Wouldn’t everyone who receives a scholarship start fitting under this umbrella?  Slowly, perhaps, because there would be a lot of reluctance to change things as people started seeing the implications.

The debate team…the college bowl team…the theatrical performances, concerts, and art shows…don’t all those also represent the institution in the same way that an athletic event does? If you get a scholarship for music…hell, if you get a general academic scholarship and decide to play in the orchestra…isn’t that the same?

If the athlete is getting paid via scholarship and owes taxes, doesn’t this cut poor kids out pretty quickly?  (Except, of course, that people will find all sorts of legal or legal-looking loopholes to continue the practice.)

Athletics became associated with schools mostly by accident.  Males of school age are also males of competitive sports age. (Females less so until recently.  They don’t pick up much of the blame for skewing the overall system 100-200 years ago, I don’t think. A little, perhaps.) The guys at North Central were playing games against each other for fun, and thinking they were pretty good, thought they’d put together a team to play against South Central. There were often town teams for baseball or football, and large employers such as factories would organise leagues as well.  Yet those faded while school teams remained, with increasing organisation, rules, and costs.

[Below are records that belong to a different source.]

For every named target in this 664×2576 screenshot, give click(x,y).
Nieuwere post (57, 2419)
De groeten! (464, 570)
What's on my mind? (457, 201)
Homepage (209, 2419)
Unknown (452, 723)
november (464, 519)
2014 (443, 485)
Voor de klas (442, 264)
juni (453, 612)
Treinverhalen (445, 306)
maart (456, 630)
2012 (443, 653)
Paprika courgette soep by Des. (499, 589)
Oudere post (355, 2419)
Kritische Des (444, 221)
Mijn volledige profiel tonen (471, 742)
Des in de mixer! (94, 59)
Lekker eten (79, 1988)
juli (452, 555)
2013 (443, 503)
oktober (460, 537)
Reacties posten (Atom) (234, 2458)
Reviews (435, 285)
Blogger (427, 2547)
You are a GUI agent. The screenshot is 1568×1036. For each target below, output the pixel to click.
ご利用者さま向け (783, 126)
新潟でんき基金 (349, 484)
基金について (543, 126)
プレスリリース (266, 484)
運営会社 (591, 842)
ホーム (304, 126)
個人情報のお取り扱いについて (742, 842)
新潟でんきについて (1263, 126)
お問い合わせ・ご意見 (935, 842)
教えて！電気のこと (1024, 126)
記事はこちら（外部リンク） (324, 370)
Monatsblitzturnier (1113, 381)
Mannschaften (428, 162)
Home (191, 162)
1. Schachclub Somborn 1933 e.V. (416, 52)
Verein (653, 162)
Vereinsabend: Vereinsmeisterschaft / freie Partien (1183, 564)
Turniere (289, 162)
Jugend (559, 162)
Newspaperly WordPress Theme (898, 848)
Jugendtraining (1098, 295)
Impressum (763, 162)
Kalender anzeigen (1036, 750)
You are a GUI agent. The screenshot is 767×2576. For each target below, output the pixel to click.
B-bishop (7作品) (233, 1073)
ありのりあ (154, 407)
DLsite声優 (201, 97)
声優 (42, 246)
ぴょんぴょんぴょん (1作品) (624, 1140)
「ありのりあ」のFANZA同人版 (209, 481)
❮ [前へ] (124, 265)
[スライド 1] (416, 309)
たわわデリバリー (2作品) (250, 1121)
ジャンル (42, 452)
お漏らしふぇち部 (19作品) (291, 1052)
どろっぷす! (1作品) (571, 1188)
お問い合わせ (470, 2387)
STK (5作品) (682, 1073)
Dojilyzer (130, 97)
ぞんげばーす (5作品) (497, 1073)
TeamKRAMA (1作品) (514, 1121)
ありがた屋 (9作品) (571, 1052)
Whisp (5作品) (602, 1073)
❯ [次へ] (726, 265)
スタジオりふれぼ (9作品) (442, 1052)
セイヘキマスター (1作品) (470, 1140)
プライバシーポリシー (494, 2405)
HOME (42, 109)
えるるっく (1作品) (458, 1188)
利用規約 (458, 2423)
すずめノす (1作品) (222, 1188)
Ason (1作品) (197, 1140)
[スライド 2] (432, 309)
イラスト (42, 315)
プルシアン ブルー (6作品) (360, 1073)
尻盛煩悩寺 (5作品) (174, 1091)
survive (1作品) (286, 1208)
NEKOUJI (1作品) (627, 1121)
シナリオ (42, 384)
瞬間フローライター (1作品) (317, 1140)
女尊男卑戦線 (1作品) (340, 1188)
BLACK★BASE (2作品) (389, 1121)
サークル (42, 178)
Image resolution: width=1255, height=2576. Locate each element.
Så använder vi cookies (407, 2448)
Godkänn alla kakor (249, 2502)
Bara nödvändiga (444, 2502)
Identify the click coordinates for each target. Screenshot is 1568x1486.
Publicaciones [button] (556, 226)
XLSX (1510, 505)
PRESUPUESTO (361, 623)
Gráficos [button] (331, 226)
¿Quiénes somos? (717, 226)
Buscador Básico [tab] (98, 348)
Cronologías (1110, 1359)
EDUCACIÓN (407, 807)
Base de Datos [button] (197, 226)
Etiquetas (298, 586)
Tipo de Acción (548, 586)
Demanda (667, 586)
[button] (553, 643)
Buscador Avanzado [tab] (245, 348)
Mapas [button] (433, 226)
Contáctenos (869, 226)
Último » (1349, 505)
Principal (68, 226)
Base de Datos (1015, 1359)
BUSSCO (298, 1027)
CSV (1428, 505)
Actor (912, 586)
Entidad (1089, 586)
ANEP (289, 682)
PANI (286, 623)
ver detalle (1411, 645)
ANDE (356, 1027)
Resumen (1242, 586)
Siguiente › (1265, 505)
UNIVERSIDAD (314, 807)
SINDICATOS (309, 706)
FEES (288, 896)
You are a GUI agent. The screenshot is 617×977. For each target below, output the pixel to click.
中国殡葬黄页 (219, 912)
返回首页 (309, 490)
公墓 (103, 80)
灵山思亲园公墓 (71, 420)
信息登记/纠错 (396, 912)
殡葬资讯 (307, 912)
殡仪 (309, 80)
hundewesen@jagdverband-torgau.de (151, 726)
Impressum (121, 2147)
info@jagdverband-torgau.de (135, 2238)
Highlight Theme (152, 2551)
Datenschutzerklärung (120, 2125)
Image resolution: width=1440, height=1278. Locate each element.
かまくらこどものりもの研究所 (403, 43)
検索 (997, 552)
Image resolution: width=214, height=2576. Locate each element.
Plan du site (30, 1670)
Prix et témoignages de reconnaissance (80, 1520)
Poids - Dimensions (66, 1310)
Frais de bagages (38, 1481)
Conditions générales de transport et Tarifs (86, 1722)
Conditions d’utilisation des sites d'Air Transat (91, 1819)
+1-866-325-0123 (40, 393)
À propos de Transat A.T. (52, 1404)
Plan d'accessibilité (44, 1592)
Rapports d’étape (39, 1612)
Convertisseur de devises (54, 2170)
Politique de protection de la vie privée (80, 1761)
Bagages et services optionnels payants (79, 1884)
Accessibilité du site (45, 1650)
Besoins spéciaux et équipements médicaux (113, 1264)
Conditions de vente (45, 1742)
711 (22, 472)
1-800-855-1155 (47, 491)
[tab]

There has been much hand-wringing in my lifetime about the unfortunate association of college and athletics: the sometimes fictitious “student” part of student-athlete and the tolerance of bad behavior are usually cited.  Envy and cultural competition are part of it as well, because schools get prestige from their athletic teams, and people get paid lots of money that does not, cannot, go to the athletes. I don’t hear many complaints like that at the highschool level, because the money and prestige are less, but you do hear some even there, especially when there are private school scholarships being handed out. (Apparently this is different in Texas and a few other places, but I’m not qualified to make observations on that.)

When I posted a few days ago on our secondary and post-secondary education model a few days ago, this was not at all in my mind.  But this is perhaps another force for change that will remake the landscape.  Online universities don’t have football teams, or students who live together for four years.

1 comment:

  1. You might be able to draw legal distinctions between athletes/musicians whose events the U charges for and those it doesn't, perhaps.

    Somebody was pointing out that the athletes would almost certainly wind up being employees who got a scholarship as a benefit, but a benefit they weren't obligated to use. Which might be all to the good...

    My college roommate's cousin was on the football team, and quite sharp (chemistry, IIRC), but from other reports of football and basketball players he seems to have been an exception.